Fluid-like entropy and equilibrium statistical mechanics of self-gravitating systems

TL;DR

This paper advances the understanding of self-gravitating systems by using a fluid-like entropy approach with improved extremizing methods, resulting in realistic density profiles consistent with observations and proposing a hybrid entropy model.

Contribution

It introduces an improved extremizing process for fluid-like entropy in self-gravitating systems, producing finite mass and energy density profiles aligned with observational data.

Findings

Derived density profiles with finite mass and energy

Profiles consistent with elliptical galaxy NGC 3379 observations

Proposed hybrid entropy model combining Boltzmann-Gibbs and Tsallis entropy

Abstract

The statistical mechanics of self-gravitating systems has not been well understood, and still remains an open question so far.

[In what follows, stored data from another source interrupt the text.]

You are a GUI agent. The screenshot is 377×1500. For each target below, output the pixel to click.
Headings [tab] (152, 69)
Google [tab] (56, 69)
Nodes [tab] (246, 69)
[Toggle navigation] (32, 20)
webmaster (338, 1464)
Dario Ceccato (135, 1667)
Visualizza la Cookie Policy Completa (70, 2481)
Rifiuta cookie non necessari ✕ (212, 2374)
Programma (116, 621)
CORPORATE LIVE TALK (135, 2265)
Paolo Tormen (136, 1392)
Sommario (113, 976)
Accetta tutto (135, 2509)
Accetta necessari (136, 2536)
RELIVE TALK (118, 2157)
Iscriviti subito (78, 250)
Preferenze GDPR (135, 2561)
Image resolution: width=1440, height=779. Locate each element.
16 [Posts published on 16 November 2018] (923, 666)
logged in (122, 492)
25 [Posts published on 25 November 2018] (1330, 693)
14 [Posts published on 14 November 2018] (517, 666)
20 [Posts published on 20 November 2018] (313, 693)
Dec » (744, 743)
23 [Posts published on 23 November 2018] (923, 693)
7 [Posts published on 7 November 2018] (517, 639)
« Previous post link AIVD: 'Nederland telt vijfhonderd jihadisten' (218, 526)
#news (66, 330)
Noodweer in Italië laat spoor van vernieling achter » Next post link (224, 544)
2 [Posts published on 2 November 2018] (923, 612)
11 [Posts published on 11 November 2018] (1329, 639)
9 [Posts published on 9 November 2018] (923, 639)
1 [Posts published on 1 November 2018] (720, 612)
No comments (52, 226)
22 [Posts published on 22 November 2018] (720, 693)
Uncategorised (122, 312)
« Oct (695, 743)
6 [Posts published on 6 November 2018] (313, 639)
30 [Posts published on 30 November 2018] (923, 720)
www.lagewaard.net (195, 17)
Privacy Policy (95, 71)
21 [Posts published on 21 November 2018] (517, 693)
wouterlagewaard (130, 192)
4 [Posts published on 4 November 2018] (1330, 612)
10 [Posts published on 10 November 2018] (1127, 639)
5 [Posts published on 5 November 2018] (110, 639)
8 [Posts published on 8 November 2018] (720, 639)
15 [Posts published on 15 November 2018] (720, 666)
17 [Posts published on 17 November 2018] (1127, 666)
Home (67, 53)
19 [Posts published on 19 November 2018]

In a previous study by Kang & He, we showed that the fluid approximation may give a clue to further investigate this problem. In fact, there are indeed many dynamical similarities between self-gravitating and fluid systems. Based on a fluid-like entropy, that work explained successfully the outer density profiles of dark matter halos, but there left some drawbacks with the calculation concerning extremizing process of the entropy. In the current paper, with the improved extremizing calculation -- including an additional differential constraint of dynamical equilibrium and without any other assumptions, we confirm that statistical-mechanical methods can give a density profile with finite mass and finite energy. Moreover, this density profile is also consistent with the observational surface brightness of the elliptical galaxy NGC 3379. In our methods, the density profile is derived from the equation of state, which is obtained from entropy principle but does not correspond to the maximum entropy of the system. Finally, we suggest an alternative entropy form, a hybrid of Boltzmann-Gibbs and Tsallis entropy, whose global maximum may give rise to this equation of state.